GOAL OF THE EXERCISE: Every line of the material is to be set down again without any change.

SUPPLIED DATA:

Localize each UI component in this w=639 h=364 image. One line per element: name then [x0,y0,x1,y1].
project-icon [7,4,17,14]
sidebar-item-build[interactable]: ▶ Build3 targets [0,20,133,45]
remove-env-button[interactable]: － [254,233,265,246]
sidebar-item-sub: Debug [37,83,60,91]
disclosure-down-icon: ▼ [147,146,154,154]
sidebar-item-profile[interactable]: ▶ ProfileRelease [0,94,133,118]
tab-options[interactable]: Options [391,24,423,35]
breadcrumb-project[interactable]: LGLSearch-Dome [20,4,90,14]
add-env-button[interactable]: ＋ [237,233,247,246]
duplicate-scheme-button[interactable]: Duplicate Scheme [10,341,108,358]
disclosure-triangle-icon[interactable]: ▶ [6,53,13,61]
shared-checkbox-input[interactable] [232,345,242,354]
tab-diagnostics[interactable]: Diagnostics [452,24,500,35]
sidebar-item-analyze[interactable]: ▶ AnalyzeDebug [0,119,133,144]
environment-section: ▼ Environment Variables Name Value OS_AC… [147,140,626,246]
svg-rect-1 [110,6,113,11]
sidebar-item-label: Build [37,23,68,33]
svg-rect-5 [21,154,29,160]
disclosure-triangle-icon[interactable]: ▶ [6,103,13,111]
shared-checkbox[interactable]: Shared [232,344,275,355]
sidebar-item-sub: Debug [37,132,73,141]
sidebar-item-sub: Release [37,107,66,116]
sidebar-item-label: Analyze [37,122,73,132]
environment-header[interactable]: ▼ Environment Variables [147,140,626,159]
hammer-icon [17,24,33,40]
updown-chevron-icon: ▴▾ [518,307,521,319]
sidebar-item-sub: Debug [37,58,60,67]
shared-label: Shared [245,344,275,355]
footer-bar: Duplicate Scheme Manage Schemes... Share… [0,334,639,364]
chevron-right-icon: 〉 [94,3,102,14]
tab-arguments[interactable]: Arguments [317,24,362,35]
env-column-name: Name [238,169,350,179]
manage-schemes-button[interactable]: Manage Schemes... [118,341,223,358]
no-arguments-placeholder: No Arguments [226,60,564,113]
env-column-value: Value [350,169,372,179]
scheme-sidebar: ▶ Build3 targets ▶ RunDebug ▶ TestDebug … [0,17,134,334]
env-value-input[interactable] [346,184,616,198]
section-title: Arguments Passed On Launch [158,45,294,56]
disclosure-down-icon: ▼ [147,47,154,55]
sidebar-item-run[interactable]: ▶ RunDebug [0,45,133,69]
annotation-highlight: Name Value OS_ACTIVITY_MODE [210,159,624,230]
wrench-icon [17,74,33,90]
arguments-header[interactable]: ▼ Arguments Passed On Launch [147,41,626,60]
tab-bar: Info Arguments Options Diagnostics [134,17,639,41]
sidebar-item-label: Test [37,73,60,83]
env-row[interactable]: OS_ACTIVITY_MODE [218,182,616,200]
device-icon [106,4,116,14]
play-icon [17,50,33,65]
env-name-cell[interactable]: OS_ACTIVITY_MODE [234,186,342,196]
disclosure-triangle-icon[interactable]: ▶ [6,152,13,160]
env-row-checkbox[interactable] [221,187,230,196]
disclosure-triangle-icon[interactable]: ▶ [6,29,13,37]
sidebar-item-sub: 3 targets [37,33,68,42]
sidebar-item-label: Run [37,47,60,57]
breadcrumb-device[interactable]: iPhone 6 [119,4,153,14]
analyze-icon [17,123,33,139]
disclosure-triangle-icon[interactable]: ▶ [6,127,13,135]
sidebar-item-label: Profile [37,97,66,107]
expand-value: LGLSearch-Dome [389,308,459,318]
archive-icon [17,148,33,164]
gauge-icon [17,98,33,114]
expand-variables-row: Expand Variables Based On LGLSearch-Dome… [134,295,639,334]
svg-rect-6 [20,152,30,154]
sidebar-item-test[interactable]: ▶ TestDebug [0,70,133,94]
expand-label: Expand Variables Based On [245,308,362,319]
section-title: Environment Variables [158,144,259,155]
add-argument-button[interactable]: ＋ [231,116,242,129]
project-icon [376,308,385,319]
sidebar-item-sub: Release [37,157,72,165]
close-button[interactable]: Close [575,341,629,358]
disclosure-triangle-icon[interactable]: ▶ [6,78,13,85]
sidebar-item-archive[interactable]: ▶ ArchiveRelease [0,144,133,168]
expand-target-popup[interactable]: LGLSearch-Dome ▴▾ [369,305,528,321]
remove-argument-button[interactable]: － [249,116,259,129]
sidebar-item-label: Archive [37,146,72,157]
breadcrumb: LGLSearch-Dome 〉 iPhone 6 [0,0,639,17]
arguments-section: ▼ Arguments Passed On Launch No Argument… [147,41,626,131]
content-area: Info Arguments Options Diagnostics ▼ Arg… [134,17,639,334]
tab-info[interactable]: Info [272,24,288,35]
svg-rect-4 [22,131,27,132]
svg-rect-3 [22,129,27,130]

EXERCISE RESULT:
Localize each UI component in this w=639 h=364 image. One line per element: name then [x0,y0,x1,y1].
project-icon [7,4,17,14]
sidebar-item-build[interactable]: ▶ Build3 targets [0,20,133,45]
remove-env-button[interactable]: － [254,233,265,246]
sidebar-item-sub: Debug [37,83,60,91]
disclosure-down-icon: ▼ [147,146,154,154]
sidebar-item-profile[interactable]: ▶ ProfileRelease [0,94,133,118]
tab-options[interactable]: Options [391,24,423,35]
breadcrumb-project[interactable]: LGLSearch-Dome [20,4,90,14]
add-env-button[interactable]: ＋ [237,233,247,246]
duplicate-scheme-button[interactable]: Duplicate Scheme [10,341,108,358]
disclosure-triangle-icon[interactable]: ▶ [6,53,13,61]
shared-checkbox-input[interactable] [232,345,242,354]
tab-diagnostics[interactable]: Diagnostics [452,24,500,35]
sidebar-item-analyze[interactable]: ▶ AnalyzeDebug [0,119,133,144]
environment-section: ▼ Environment Variables Name Value OS_AC… [147,140,626,246]
svg-rect-1 [110,6,113,11]
sidebar-item-label: Build [37,23,68,33]
svg-rect-5 [21,154,29,160]
disclosure-triangle-icon[interactable]: ▶ [6,103,13,111]
shared-checkbox[interactable]: Shared [232,344,275,355]
sidebar-item-sub: Debug [37,132,73,141]
sidebar-item-sub: Release [37,107,66,116]
sidebar-item-label: Analyze [37,122,73,132]
environment-header[interactable]: ▼ Environment Variables [147,140,626,159]
hammer-icon [17,24,33,40]
updown-chevron-icon: ▴▾ [518,307,521,319]
sidebar-item-sub: Debug [37,58,60,67]
shared-label: Shared [245,344,275,355]
footer-bar: Duplicate Scheme Manage Schemes... Share… [0,334,639,364]
chevron-right-icon: 〉 [94,3,102,14]
tab-arguments[interactable]: Arguments [317,24,362,35]
env-column-name: Name [238,169,350,179]
manage-schemes-button[interactable]: Manage Schemes... [118,341,223,358]
no-arguments-placeholder: No Arguments [226,60,564,113]
env-column-value: Value [350,169,372,179]
scheme-sidebar: ▶ Build3 targets ▶ RunDebug ▶ TestDebug … [0,17,134,334]
env-value-input[interactable] [346,184,616,198]
section-title: Arguments Passed On Launch [158,45,294,56]
disclosure-down-icon: ▼ [147,47,154,55]
sidebar-item-run[interactable]: ▶ RunDebug [0,45,133,69]
annotation-highlight: Name Value OS_ACTIVITY_MODE [210,159,624,230]
wrench-icon [17,74,33,90]
arguments-header[interactable]: ▼ Arguments Passed On Launch [147,41,626,60]
tab-bar: Info Arguments Options Diagnostics [134,17,639,41]
sidebar-item-label: Test [37,73,60,83]
env-row[interactable]: OS_ACTIVITY_MODE [218,182,616,200]
device-icon [106,4,116,14]
play-icon [17,50,33,65]
env-name-cell[interactable]: OS_ACTIVITY_MODE [234,186,342,196]
disclosure-triangle-icon[interactable]: ▶ [6,152,13,160]
env-row-checkbox[interactable] [221,187,230,196]
disclosure-triangle-icon[interactable]: ▶ [6,29,13,37]
sidebar-item-sub: 3 targets [37,33,68,42]
sidebar-item-label: Run [37,47,60,57]
breadcrumb-device[interactable]: iPhone 6 [119,4,153,14]
analyze-icon [17,123,33,139]
disclosure-triangle-icon[interactable]: ▶ [6,127,13,135]
sidebar-item-label: Profile [37,97,66,107]
expand-value: LGLSearch-Dome [389,308,459,318]
archive-icon [17,148,33,164]
gauge-icon [17,98,33,114]
expand-variables-row: Expand Variables Based On LGLSearch-Dome… [134,295,639,334]
svg-rect-6 [20,152,30,154]
sidebar-item-test[interactable]: ▶ TestDebug [0,70,133,94]
expand-label: Expand Variables Based On [245,308,362,319]
section-title: Environment Variables [158,144,259,155]
add-argument-button[interactable]: ＋ [231,116,242,129]
project-icon [376,308,385,319]
sidebar-item-sub: Release [37,157,72,165]
close-button[interactable]: Close [575,341,629,358]
disclosure-triangle-icon[interactable]: ▶ [6,78,13,85]
sidebar-item-archive[interactable]: ▶ ArchiveRelease [0,144,133,168]
expand-target-popup[interactable]: LGLSearch-Dome ▴▾ [369,305,528,321]
remove-argument-button[interactable]: － [249,116,259,129]
sidebar-item-label: Archive [37,146,72,157]
breadcrumb: LGLSearch-Dome 〉 iPhone 6 [0,0,639,17]
arguments-section: ▼ Arguments Passed On Launch No Argument… [147,41,626,131]
content-area: Info Arguments Options Diagnostics ▼ Arg… [134,17,639,334]
tab-info[interactable]: Info [272,24,288,35]
svg-rect-4 [22,131,27,132]
svg-rect-3 [22,129,27,130]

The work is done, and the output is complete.